### [Exercise aim]
Output only the stretch of the listing that starts at the line containing "Hoshizaki machine will" and ends at the line containing "Recent Posts", reproduced exactly with both ends.

### [Available data]

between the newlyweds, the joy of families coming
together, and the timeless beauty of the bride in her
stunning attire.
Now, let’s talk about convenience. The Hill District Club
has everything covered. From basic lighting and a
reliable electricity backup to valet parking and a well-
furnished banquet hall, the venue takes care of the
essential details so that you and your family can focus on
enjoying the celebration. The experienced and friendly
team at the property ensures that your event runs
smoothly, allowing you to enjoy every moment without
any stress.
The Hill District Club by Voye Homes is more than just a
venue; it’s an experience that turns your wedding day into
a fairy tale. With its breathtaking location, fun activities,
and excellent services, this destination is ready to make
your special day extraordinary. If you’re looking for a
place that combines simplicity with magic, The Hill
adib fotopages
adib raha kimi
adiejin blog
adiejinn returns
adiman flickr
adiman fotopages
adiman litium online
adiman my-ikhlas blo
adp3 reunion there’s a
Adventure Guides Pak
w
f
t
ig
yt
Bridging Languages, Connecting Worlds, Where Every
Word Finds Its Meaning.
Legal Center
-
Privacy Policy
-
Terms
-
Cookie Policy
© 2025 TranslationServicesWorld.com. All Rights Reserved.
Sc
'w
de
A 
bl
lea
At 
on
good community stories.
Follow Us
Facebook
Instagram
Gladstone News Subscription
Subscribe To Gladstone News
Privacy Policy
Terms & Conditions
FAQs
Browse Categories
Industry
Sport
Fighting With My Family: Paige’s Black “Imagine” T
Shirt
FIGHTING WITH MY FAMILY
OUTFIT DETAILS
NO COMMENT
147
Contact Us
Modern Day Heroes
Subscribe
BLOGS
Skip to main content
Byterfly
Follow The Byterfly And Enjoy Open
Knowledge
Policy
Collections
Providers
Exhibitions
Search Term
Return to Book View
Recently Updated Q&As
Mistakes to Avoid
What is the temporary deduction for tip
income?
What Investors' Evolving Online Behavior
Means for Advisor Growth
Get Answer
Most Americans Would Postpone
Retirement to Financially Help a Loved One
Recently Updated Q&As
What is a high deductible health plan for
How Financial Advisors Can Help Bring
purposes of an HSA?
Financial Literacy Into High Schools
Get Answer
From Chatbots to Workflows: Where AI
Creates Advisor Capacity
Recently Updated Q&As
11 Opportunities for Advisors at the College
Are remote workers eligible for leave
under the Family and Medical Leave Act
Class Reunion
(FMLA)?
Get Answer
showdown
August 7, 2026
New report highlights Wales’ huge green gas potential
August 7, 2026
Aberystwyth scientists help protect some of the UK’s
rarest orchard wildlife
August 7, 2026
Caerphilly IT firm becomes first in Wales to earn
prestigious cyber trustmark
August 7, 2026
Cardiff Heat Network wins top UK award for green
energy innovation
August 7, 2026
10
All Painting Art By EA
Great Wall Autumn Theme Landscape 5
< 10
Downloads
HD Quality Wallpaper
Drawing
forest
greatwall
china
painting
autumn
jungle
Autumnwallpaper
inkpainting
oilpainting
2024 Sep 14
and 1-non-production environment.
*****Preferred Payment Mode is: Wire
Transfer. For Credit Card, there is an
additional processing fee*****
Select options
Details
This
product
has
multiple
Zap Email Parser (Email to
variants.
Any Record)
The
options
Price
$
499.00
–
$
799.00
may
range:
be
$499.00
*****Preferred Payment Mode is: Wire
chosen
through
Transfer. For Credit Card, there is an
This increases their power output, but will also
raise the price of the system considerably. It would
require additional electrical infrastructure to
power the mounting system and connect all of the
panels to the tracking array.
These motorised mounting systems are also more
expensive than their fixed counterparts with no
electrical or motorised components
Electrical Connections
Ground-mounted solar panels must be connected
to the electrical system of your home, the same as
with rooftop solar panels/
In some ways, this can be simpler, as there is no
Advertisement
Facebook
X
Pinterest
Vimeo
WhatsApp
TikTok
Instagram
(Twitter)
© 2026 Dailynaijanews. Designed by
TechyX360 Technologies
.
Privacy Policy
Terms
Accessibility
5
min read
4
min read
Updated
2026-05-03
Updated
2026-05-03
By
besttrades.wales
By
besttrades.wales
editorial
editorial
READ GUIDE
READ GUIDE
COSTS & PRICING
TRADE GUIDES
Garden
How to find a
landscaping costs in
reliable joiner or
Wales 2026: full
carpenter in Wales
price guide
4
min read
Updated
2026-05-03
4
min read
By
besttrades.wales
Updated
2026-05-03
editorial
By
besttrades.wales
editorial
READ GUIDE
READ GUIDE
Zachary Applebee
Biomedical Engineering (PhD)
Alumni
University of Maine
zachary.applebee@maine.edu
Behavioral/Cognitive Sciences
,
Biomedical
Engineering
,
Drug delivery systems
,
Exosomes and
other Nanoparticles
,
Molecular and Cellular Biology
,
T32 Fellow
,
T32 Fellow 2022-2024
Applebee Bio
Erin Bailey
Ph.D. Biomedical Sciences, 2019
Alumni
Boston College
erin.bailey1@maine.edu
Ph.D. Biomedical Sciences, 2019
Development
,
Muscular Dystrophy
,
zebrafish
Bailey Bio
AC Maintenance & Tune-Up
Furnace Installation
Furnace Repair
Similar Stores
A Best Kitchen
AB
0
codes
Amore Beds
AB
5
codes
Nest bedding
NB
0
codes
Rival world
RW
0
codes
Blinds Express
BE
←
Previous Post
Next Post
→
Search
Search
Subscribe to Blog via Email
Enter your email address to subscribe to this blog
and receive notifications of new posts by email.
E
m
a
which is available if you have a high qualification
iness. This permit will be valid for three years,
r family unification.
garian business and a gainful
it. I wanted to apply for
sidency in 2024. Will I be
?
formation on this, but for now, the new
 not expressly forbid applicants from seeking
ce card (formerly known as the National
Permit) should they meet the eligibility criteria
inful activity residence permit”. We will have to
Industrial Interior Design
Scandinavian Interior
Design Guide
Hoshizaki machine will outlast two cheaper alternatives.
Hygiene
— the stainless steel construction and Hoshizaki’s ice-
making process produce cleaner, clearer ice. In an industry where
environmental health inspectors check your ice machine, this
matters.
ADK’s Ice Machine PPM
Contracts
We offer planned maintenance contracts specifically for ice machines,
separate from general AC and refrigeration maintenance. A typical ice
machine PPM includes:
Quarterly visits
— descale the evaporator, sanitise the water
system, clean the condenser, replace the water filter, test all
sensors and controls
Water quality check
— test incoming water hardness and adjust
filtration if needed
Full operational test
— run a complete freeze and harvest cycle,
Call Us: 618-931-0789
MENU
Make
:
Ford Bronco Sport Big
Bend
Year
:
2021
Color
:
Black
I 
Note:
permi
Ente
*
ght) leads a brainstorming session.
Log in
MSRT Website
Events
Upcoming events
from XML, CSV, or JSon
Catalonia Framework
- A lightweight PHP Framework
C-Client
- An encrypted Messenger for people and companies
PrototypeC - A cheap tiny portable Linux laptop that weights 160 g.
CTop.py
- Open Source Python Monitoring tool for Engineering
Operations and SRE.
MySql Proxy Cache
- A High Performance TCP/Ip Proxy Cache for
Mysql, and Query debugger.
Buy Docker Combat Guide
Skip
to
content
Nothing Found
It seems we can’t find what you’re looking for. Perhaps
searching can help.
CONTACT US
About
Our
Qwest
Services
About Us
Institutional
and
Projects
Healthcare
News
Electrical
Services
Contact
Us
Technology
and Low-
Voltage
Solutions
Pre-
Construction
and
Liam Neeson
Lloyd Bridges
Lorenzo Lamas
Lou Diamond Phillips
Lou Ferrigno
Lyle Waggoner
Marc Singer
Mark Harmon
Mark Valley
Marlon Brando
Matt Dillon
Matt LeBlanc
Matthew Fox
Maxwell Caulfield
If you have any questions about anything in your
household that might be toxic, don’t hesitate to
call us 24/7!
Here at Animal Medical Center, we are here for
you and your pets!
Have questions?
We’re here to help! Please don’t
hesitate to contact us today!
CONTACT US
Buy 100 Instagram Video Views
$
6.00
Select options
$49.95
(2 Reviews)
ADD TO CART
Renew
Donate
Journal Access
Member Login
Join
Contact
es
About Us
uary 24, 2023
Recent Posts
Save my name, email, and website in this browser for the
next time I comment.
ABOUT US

### [Final answer]
Hoshizaki machine will outlast two cheaper alternatives.
Hygiene
— the stainless steel construction and Hoshizaki’s ice-
making process produce cleaner, clearer ice. In an industry where
environmental health inspectors check your ice machine, this
matters.
ADK’s Ice Machine PPM
Contracts
We offer planned maintenance contracts specifically for ice machines,
separate from general AC and refrigeration maintenance. A typical ice
machine PPM includes:
Quarterly visits
— descale the evaporator, sanitise the water
system, clean the condenser, replace the water filter, test all
sensors and controls
Water quality check
— test incoming water hardness and adjust
filtration if needed
Full operational test
— run a complete freeze and harvest cycle,
Call Us: 618-931-0789
MENU
Make
:
Ford Bronco Sport Big
Bend
Year
:
2021
Color
:
Black
I 
Note:
permi
Ente
*
ght) leads a brainstorming session.
Log in
MSRT Website
Events
Upcoming events
from XML, CSV, or JSon
Catalonia Framework
- A lightweight PHP Framework
C-Client
- An encrypted Messenger for people and companies
PrototypeC - A cheap tiny portable Linux laptop that weights 160 g.
CTop.py
- Open Source Python Monitoring tool for Engineering
Operations and SRE.
MySql Proxy Cache
- A High Performance TCP/Ip Proxy Cache for
Mysql, and Query debugger.
Buy Docker Combat Guide
Skip
to
content
Nothing Found
It seems we can’t find what you’re looking for. Perhaps
searching can help.
CONTACT US
About
Our
Qwest
Services
About Us
Institutional
and
Projects
Healthcare
News
Electrical
Services
Contact
Us
Technology
and Low-
Voltage
Solutions
Pre-
Construction
and
Liam Neeson
Lloyd Bridges
Lorenzo Lamas
Lou Diamond Phillips
Lou Ferrigno
Lyle Waggoner
Marc Singer
Mark Harmon
Mark Valley
Marlon Brando
Matt Dillon
Matt LeBlanc
Matthew Fox
Maxwell Caulfield
If you have any questions about anything in your
household that might be toxic, don’t hesitate to
call us 24/7!
Here at Animal Medical Center, we are here for
you and your pets!
Have questions?
We’re here to help! Please don’t
hesitate to contact us today!
CONTACT US
Buy 100 Instagram Video Views
$
6.00
Select options
$49.95
(2 Reviews)
ADD TO CART
Renew
Donate
Journal Access
Member Login
Join
Contact
es
About Us
uary 24, 2023
Recent Posts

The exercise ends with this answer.